I am working with this csv file. I am trying to calculate the distance the car has travelled in the 700 seconds it has recorded. The distance should be the area below the graph as (m/s) * (s) should be meters.
This is my code:
import csv
import pprint
import numpy as np
import pandas as pd
import matplotlib.pyplot as plt
from numpy import trapz
df = pd.read_csv("AutoRitData.csv")
new = df.filter(['timestamp','speed'], axis=1)
new_array = np.concatenate( new.values, axis=0 )
print(new_array)
area = trapz(new_array, dx=1)
print("area =", area)
df.plot(x='timestamp', y='speed')
plt.show()
# print(df.columns)
I am confused why the result it different for different dx values. In my eyes making more trapiods (smaller dx) should make the result more accurate, not smaller.
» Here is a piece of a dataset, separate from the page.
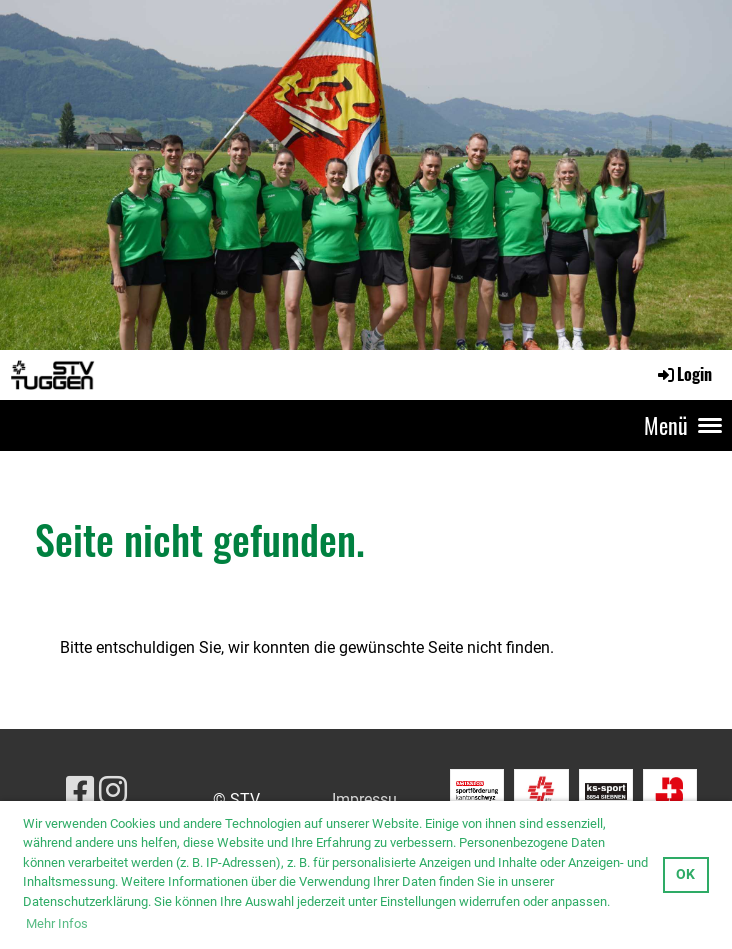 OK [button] (685, 874)
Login (683, 374)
Or is de dx not the width of the trapoids?
Also, I would like to change the color of the line where the values of curve is above 13.9 (which is 50 km/h).
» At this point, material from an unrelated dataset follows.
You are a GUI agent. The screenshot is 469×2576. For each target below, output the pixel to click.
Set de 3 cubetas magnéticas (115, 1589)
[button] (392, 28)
I hope someone who is familiar with scientific/physics programming can help me out.
The outcome graph looks like this:
If you see the documentation on numpy.trapz
https://docs.scipy.org/doc/numpy/reference/generated/numpy.trapz.html you will notice, that dx =1 is the default - and you can have any scalar
Best accuracy, is to do
import numpy as np
dx = np.diff(new['timestamp'])
if your timedeltas are changing and in seconds this should be enough
In fact, dx should be the units of your time, i.e if you are integrating km/h, then dx = 3600 if you plan to multiply by seconds (700).
To answer your question dx is
INTEGRAL(Velocity * dx)
It is dx of the trapezoid --- but your data is timeresolved in 1 second timesteps, so you cannot arbitrarily set dx. If you had 0.5 sec data you could have done dx=0.5
****EDIT****
import pandas as pd
import numpy as np
Df = pd.read_csv('AutoRitData.csv')
Distance1 = np.trapz(Df['speed'],dx=1)
Distance2 = np.trapz(Df['speed'],dx=0.5)
Distance3 = np.trapz(Df['speed'],dx=np.diff(Df['timestamp']))
>>> Distance1 = 10850.064
>>> Distance2 = 5425.03
>>> Distance3 = 10850.064
Its clear that Distance3 and Distance1 are correct answers, since your data is not avaialble at dx=0.5, ie. half second resolution.